Amor fati

Chaque exilé trimballe un récit qui lui est propre. Soit. Mais on peut partager les migrants en deux espèces : volontaires et involontaires. Les catégories se recoupent, ce qui ne rend pas la distinction moins décisive. L’exilé volontaire quitte le sol natal pour des contrées perçues comme fructifères ou en concorde avec ses affinités culturelles, climatiques, politiques et/ou esthétiques. Mais l’exilé involontaire n’a rien demandé. Un conflit meurtrier éclate, une dictature perdure, et le désir de survivre se fait de plus en plus pressant. Ou encore c’est le père, la mère, qui décide de poursuivre son ascension sociale ailleurs, tout en courant le risque d’abdiquer ses acquis, sa dignité. L’enfant perd tout, gagne tout. Une autre parole, voire plusieurs autres, s’ouvrent à lui, alors que celle qu’il croyait être la sienne se referme.

Elle ne se tait pas complètement. Car lorsqu’il parle dans ces autres langues qui sont dorénavant plus proches de lui que la maternelle, il accueille les nouveaux vocables tel un palimpseste, alluvion par alluvion, comme étoffant le lit du fleuve invisible qui coule entre ses tempes et qui lui souffle ses répliques. Même camouflé, dissimulé au sein de la population qui l’a adopté et qu’il a adoptée, se confondant le plus souvent avec elle, perdure en lui une syntaxe dont il n’a pas totalement perdu la trace, car elle lui inspire – de manière absolument impromptue – des tournures qu’il n’aurait jamais songé à emprunter autrement, des tournants qui lui permettent d’échapper au soi qu’il croit être devenu. Le langage s’avère ainsi déroute vers le défaut d’origine, et jamais autant que lorsqu’il écrit, se noyant dans un flot d’enrouements qui bifurquent.

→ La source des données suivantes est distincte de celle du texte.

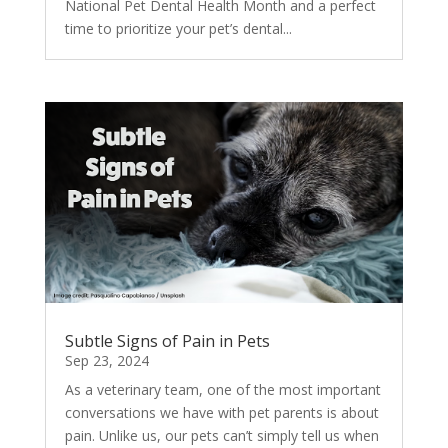
National Pet Dental Health Month and a perfect
time to prioritize your pet’s dental...
Subtle Signs of Pain in Pets
Sep 23, 2024
As a veterinary team, one of the most important
conversations we have with pet parents is about
pain. Unlike us, our pets can’t simply tell us when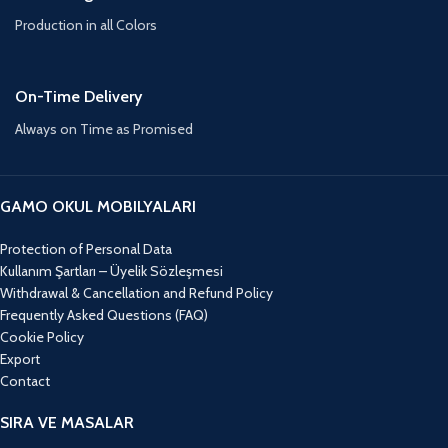
Production in all Colors
On-Time Delivery
Always on Time as Promised
GAMO OKUL MOBILYALARI
Protection of Personal Data
Kullanım Şartları – Üyelik Sözleşmesi
Withdrawal & Cancellation and Refund Policy
Frequently Asked Questions (FAQ)
Cookie Policy
Export
Contact
SIRA VE MASALAR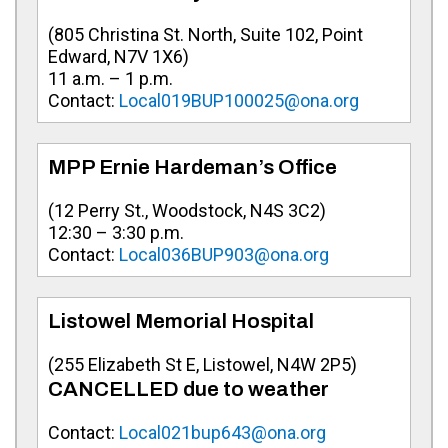
(805 Christina St. North, Suite 102, Point
Edward, N7V 1X6)
11 a.m. – 1 p.m.
Contact:
Local019BUP100025@ona.org
MPP Ernie Hardeman’s Office
(12 Perry St., Woodstock, N4S 3C2)
12:30 – 3:30 p.m.
Contact:
Local036BUP903@ona.org
Listowel Memorial Hospital
(255 Elizabeth St E, Listowel, N4W 2P5)
CANCELLED due to weather
Contact:
Local021bup643@ona.org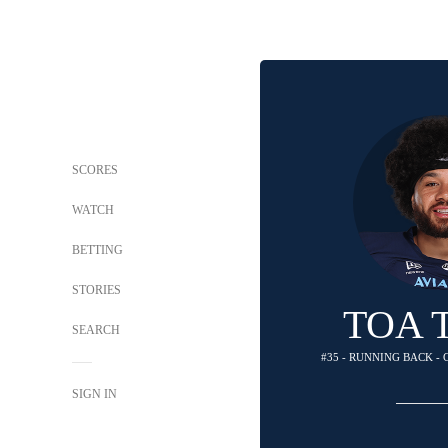
SCORES
WATCH
BETTING
STORIES
TOA 
SEARCH
#35 - RUNNING BACK -
SIGN IN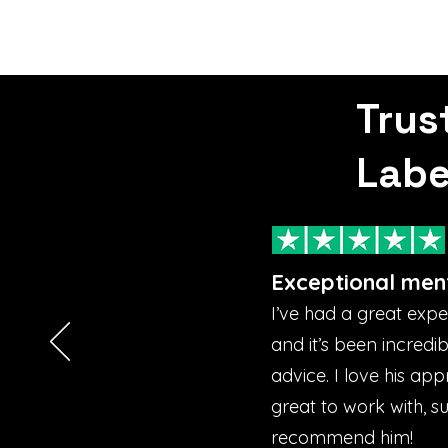
Trus
Labe
Exceptional men
I’ve had a great exp
and it’s been incredi
advice. I love his ap
great to work with, s
recommend him!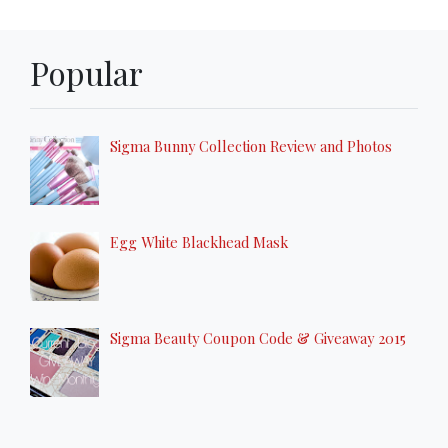
Popular
Sigma Bunny Collection Review and Photos
Egg White Blackhead Mask
Sigma Beauty Coupon Code & Giveaway 2015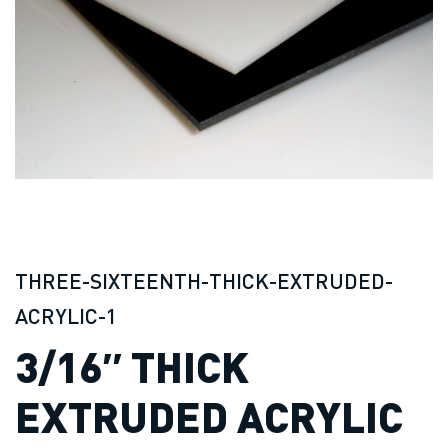
THREE-SIXTEENTH-THICK-EXTRUDED-
ACRYLIC-1
3/16″ THICK
EXTRUDED ACRYLIC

Écrivant, il espère pallier à l’égarement, puis c’est le contraire qui se produit. Il s’engage alors dans une autre voie, ruse désespérée : monter dans l’avion, parvenir – sept, huit heures plus tard – de l’autre côté de l’océan, où il s’imagine que quelque chose l’attend. Parfois il lit aussi dans cette première langue, aussi autre que toutes les autres, trifouillant à même la scansion, les sons, les accents, dans l’espoir d’y entendre une voix véridique, énonçant une révélation qu’il pourrait ensuite transcrire dans l’une de ces autres langues qui sont maintenant les siennes, au même titre. Ou plutôt, à toujours plus d’un titre, car c’est à ces phrasés-là qu’il prête l’oreille maintenant et qui, se dit-il par moments, forment le véritable fond de ce cours d’eau irréel, charriant babils et bruits, qui ruisselle en lui à rebours.

Il arrive que l’eau gèle, puis le monde devient audible au-delà de la liquidité des langues.

Mais la débâcle ne saurait tarder. Et chaque fois, c’est au hasard des heurts que la langue se remet en branle et qu’elle apporte un nouveau lot de paroles et de décibels, le submergeant du rythme impétueux des objets. Il se faufile ainsi entre les idiomes, il insère le sien propre dans l’infinie sinuosité des autres. Maniant plusieurs langues, il n’en parle aucune, et lorsqu’il s’immerge au fond de cet écoulement, là où le limon devient lit, il sait que ses mains, lorsqu’elles se promènent le long des soubassements, ne creusent que leur propre morcellement. Incapable de se vouer à la fiction fondatrice d’une langue, fût-elle adoptée, il cherche à en faire le tour, babélisant sa pensée le cœur serré, rêvant stupidement de cette contrée – l’autre contrée, maintenant –, plus pauvre et moins sauvage, où ses ancêtres éclusaient le jour finissant, verre après verre, nostalgiques d’un continent autre que l’ancien.